Eldeki bulgular, çoğu zaman insanlara yasak olmasına rağmen plastik atıklarımızla kirlenmiş olan bir mağaranın içine nadir bir bakış imkanı sağlıyor. Antropojenik mikroparçacıkların bunun gibi farklı yaşam alanları üzerinde yarattığı etkiler hâlâ pek bilinmiyor; yine de Hasenmueller ve meslektaşları gelecekte bu meseleyi daha ayrıntılı biçimde anlamayı umuyorlar.

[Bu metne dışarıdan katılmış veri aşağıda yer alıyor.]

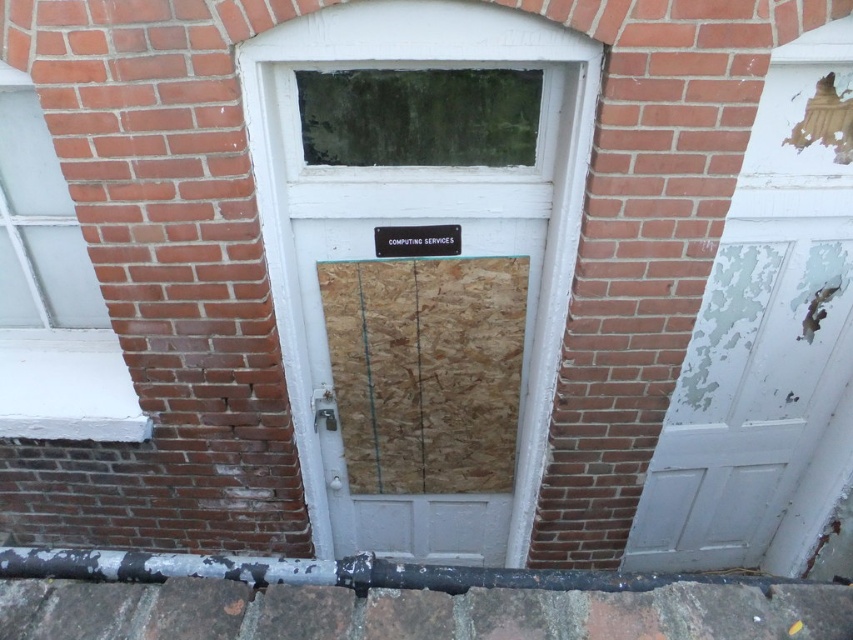 You are an inspector assessing the building exterior. You notice the white peeling paint door at right and the black plastic sign at center. Which object is taller?

The white peeling paint door at right is taller than the black plastic sign at center.

You are a painter standing in front of the building and want to touch both the white peeling paint door at right and the black plastic sign at center. Which object will you reach first?

The white peeling paint door at right is closer to the viewer than the black plastic sign at center, so you will reach the white peeling paint door at right first.

You are a window cleaner with a ladder that can extend up to 1 meter. You need to clean both the white painted glass at left and the black plastic sign at center. Can you reach both items with your ladder without moving it?

The distance between the white painted glass at left and the black plastic sign at center is 1.01 meters. Since your ladder can only extend up to 1 meter, you cannot reach both items without moving the ladder. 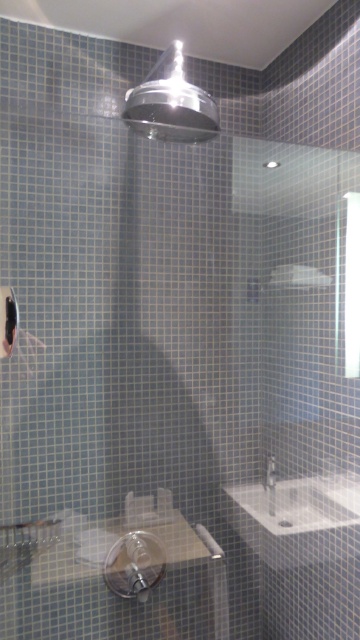 You are a plumber inspecting the bathroom and need to access the pipes behind the white glossy sink at lower right and the white glossy faucet at lower right. Which object would you need to move first to reach the pipes behind both?

The white glossy sink at lower right is in front of the white glossy faucet at lower right, so you need to move the white glossy sink at lower right first to access the pipes behind both.

You are designing a bathroom layout and need to place a 1.2 meter wide vanity next to the white glossy sink at lower right. The polished chrome shower head at upper center is above the shower area. Can the vanity fit next to the sink without blocking the shower head?

The white glossy sink at lower right is wider than the polished chrome shower head at upper center. Since the vanity is 1.2 meters wide, it depends on the sink and shower head placement. However, the shower head is at upper center, so as long as the vanity is placed below and to the side, it shouldn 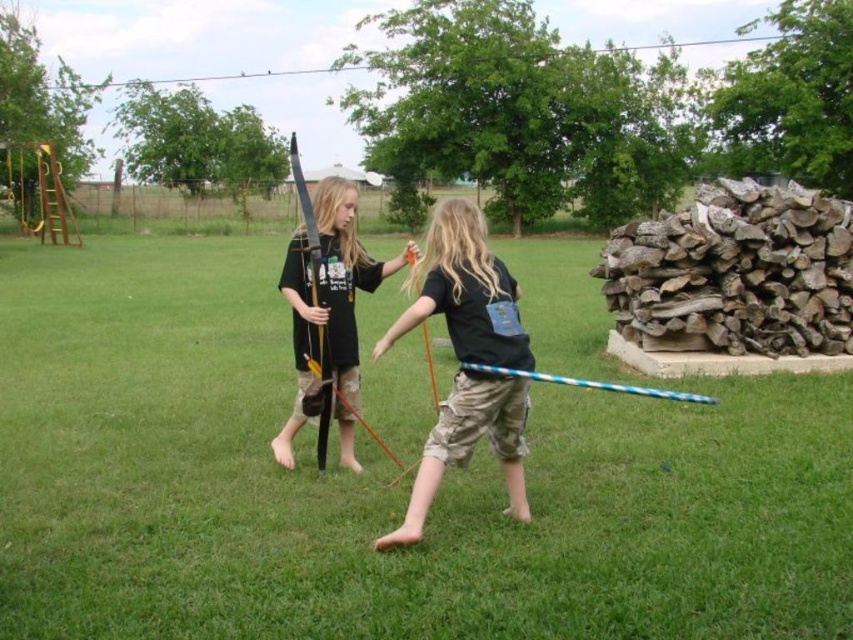 Based on the photo, does green grass at center have a greater width compared to matte black bow at center?

Yes, green grass at center is wider than matte black bow at center.

Identify the location of green grass at center. (386, 474).

Identify the location of green grass at center. (386, 474).

Is green grass at center closer to camera compared to black matte hula hoop at center?

That is True.

Who is higher up, green grass at center or black matte hula hoop at center?

green grass at center

Between point (155, 387) and point (466, 378), which one is positioned behind?

Positioned behind is point (155, 387).

This screenshot has height=640, width=853. In order to click on green grass at center in this screenshot , I will do `click(386, 474)`.

Can you confirm if black matte hula hoop at center is smaller than matte black bow at center?

Actually, black matte hula hoop at center might be larger than matte black bow at center.

Which is above, black matte hula hoop at center or matte black bow at center?

matte black bow at center is above.

Between point (456, 321) and point (289, 435), which one is positioned behind?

“Şu anda bu sistemlerin üzerinde yer alan arazilerin kullanım biçimlerini gözden geçirerek mağaralara ve yeraltı sularına karışan mikroplastiklerin kaynaklarını saptamak doğrultusunda çalışıyoruz. Ayrıca, bu maddelerin mağaralarda ne kadar süre için kalabileceğini de tespit ediyoruz” dedi:
“Yüzeydeki mikroplastikler, Güneş ışığından kaynaklanan ultraviyole ışığa maruz kalmaları nedeniyle bozunabilir; fakat yerin altında bu tür bir ışık kaynağı mevcut değil. Bundan ötürü, yüzey habitatlarına kıyasla mikroplastiklerin yeraltı ekosistemlerinde daha uzun süreyle dayanıp dayanamayacağını anlamaya çalışıyoruz.”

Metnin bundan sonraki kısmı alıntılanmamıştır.